Saved data entries
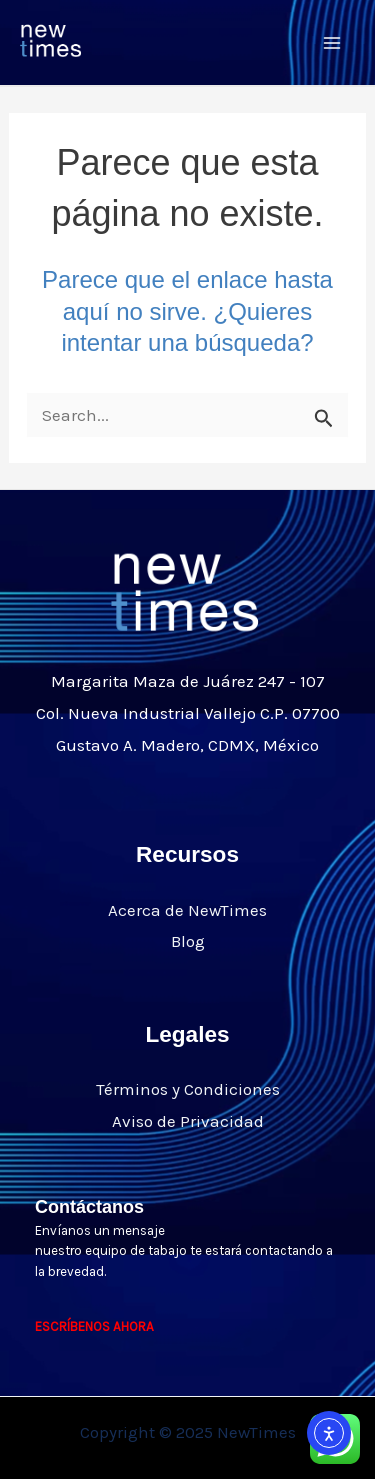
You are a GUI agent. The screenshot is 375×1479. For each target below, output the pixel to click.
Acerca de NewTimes (187, 910)
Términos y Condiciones (188, 1089)
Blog (188, 941)
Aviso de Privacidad (188, 1121)
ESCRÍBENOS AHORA (94, 1326)
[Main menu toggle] (333, 43)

- _Try it_: Using the records above, output exactly the lines from the one containing "Términos y Condiciones (188, 1089)" through the last line, and no others.

- _Exercise solution_:
Términos y Condiciones (188, 1089)
Blog (188, 941)
Aviso de Privacidad (188, 1121)
ESCRÍBENOS AHORA (94, 1326)
[Main menu toggle] (333, 43)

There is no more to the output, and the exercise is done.